It’s something that comes naturally to Izturis Jr.
“I was born with that, you know. I think it’s been in my blood,” he said. “It’s passion, it’s the love … of baseball. I can spend 24 hours on the field and just take ground balls.”
That insatiable passion for the game was developed in Izturis Jr.’s early years while growing up in Barquisimeto, Venezuela. When Izturis Jr. was 7, and his father played part of the 2006 season for the Chicago Cubs and he moved to the Windy City.
Izturis Jr. traveled all around the country with his father during the ensuing summers. The youngster reveled in American culture and was bilingual — English and Spanish — by a young age.
But Izturis Jr. moved back to Venezuela before starting high school in the United States in order to sign as an international free agent and start his professional career sooner.
Emilio Carrasquel, a long-time Venezuelan scout for the Mariners who’s most famously signed Felix Hernandez, discovered Izturis Jr. in 2015 and invited him to a showcase in the Dominicans Republic to put him in front of the Mariners’ brass.
When the 2016 international scouting period began, Seattle signed the 16-year-old Izturis Jr. to a contract, 20 years after his father was signed by the Toronto Blue Jays in 1996.
The Mariners’ organization fits Izturis Jr. like, well, a glove.
“It’s been perfect. I mean, this team, this franchise is more than family, ” Izturis Jr. said. “We talk more about trusting the process. It’s been very great. … I love it here.”
Izturis hit .269/.331/.305 in his first professional season for the Mariners’ Dominican Summer League team in 2017. He appeared in five games for Triple-A Tacoma and one game each for Double-A Arkansas and Everett last year, but spent most of his first season stateside with the Mariners’ affiliate in the Arizona League, where he hit .245/.304/.298.
Izturis Jr. started the 2019 season at West Virginia, where he struggled at the plate but said he learned a lot defensively under manager Dave Berg, a former major-league infielder with the Marlins and Blue Jays.

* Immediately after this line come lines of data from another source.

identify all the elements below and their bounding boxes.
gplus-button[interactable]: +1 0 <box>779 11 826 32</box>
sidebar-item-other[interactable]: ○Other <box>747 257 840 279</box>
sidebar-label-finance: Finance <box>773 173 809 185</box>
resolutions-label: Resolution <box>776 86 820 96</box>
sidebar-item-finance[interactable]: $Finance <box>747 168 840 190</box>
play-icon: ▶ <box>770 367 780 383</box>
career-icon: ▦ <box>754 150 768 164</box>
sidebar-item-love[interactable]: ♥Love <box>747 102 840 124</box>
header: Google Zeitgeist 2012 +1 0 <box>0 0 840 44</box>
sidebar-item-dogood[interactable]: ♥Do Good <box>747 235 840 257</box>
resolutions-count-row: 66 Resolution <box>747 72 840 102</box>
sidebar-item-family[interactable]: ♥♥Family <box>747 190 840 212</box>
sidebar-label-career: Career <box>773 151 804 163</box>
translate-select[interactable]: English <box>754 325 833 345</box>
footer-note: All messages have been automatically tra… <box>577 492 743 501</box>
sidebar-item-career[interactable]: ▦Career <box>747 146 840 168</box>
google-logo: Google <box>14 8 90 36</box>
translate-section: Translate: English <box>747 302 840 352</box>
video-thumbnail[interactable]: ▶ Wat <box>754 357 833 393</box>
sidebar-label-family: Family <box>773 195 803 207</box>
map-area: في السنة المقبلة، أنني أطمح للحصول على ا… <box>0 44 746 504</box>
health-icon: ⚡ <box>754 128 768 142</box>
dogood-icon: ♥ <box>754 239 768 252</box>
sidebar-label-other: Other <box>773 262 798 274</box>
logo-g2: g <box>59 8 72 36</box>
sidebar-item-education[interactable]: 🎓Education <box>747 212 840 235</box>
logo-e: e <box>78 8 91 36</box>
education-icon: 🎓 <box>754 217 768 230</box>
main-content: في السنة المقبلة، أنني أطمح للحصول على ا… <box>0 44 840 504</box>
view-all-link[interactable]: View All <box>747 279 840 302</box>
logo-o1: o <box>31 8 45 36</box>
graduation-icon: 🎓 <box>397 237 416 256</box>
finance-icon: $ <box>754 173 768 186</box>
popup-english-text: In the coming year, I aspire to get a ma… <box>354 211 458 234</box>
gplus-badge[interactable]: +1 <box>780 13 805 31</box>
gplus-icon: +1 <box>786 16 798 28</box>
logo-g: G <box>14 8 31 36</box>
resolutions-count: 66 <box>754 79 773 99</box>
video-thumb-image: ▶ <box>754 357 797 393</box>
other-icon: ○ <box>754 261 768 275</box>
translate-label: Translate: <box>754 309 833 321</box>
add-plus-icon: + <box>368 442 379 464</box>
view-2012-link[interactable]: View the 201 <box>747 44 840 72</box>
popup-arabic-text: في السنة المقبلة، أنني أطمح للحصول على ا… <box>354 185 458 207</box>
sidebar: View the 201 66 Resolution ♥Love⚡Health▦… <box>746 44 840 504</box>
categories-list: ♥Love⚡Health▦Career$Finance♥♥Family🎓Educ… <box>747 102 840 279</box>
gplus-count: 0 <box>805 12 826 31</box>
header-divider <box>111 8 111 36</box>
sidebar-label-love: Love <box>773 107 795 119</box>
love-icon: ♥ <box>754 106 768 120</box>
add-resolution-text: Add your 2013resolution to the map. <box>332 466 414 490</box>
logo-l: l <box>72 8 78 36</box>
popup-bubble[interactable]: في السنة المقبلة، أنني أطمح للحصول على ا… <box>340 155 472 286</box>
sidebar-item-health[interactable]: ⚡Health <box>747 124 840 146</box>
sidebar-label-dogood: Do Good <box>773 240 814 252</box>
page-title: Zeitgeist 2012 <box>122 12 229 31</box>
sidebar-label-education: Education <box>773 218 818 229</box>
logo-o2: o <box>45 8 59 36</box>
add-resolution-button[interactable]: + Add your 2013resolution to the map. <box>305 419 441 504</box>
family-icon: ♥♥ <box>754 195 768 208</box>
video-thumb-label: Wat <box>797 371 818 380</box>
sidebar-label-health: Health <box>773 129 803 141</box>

Izturis Jr. also has worked extensively this year with Vitale and Perry Hill, the Mariners’ infield coach.
Of course, no advice he receives trumps his father’s.
During their nightly conversations, the eldest Izturis routinely poses a question: “What did you learn today?”
Those thought-provoking conversations are often the highlight of Izturis Jr.’s game days.
“He’s my best friend, he’s my dad, he’s my hero, he’s my coach,” Izturis Jr. said. “He’s been everything to me.”